How can one single web page be a big project?  When it's a page that gets more than 35 million visitors a week.  When it is the subject of some of the most popular posts on IdeaStorm. When that one page is the entryway to both a corporate and a commerce site. When it must appeal to everyone from individual consumers to large corporate clients, from institutional investors to mainstream media and citizen journalists. When it has to be a place where a student can research a company for their freshman business action lawsuit, and purchase a computer upon which to write that same paper.

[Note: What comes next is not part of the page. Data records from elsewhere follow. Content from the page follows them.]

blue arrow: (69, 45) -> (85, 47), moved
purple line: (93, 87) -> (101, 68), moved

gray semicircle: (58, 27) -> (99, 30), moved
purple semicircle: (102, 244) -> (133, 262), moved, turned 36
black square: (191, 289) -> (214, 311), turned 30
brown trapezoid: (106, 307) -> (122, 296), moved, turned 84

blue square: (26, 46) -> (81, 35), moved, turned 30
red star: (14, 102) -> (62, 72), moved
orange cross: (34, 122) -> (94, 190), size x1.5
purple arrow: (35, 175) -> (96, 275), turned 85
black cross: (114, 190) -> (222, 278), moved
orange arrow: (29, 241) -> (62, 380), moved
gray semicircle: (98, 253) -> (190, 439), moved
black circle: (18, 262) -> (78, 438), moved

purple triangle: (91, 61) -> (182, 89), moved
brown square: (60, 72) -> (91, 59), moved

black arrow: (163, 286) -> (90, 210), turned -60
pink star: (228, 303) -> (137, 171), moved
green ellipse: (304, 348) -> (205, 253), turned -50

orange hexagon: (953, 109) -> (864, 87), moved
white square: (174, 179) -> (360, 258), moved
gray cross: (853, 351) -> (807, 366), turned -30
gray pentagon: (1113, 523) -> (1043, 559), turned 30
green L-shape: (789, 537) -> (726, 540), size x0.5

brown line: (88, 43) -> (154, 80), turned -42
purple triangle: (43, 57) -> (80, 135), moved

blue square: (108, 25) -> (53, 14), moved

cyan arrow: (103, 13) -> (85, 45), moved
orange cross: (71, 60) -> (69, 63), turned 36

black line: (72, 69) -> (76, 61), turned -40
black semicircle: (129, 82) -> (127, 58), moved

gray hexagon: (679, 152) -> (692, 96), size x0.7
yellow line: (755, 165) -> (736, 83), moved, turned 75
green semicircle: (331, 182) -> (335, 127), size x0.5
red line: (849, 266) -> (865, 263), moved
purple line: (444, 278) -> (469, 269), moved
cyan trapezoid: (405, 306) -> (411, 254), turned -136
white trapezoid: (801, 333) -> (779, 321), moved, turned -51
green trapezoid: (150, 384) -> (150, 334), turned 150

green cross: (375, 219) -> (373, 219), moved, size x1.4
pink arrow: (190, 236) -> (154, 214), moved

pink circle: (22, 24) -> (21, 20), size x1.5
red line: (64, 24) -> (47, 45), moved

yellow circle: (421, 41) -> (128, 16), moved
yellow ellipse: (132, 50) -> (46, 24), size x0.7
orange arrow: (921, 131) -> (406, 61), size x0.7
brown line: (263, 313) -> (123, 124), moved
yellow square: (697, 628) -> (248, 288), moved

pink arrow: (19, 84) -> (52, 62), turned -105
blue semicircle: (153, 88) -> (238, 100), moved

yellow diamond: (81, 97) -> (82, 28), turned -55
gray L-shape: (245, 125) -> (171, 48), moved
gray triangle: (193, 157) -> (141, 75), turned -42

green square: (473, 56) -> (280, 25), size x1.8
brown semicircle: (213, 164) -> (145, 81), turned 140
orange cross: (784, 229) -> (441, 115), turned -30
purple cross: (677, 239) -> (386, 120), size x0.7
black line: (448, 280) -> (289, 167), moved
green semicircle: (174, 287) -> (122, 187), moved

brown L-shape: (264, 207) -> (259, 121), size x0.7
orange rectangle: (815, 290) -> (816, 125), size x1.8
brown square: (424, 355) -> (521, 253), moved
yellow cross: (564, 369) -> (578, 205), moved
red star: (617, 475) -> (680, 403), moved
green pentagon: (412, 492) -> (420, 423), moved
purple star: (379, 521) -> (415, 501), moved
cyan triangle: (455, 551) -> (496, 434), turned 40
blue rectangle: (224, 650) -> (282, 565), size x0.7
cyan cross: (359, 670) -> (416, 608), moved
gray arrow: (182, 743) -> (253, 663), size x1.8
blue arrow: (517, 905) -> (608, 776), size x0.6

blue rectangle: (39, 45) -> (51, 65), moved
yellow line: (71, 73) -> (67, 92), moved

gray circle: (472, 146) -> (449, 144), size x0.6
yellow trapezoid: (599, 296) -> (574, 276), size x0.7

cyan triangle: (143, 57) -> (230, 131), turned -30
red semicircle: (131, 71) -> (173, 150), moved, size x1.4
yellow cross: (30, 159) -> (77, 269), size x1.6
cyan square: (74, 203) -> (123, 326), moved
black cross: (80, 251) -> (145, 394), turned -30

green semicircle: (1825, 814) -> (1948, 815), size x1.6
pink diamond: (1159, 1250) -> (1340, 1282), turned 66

This is the challenge faced as we roll out a  beta test of a new design today in the United States. Canada will follow next week. More regions will offer the beta in the future. Here's how it will work: 20% of visitors to Dell.com over the next week will be randomly selected for this beta test. 10% of that test audience will see the page as it is today. The other 10 % will see the redesigned page.  We will then compare clickstream data and basic metrics from those two groups to determine if the new page works or not.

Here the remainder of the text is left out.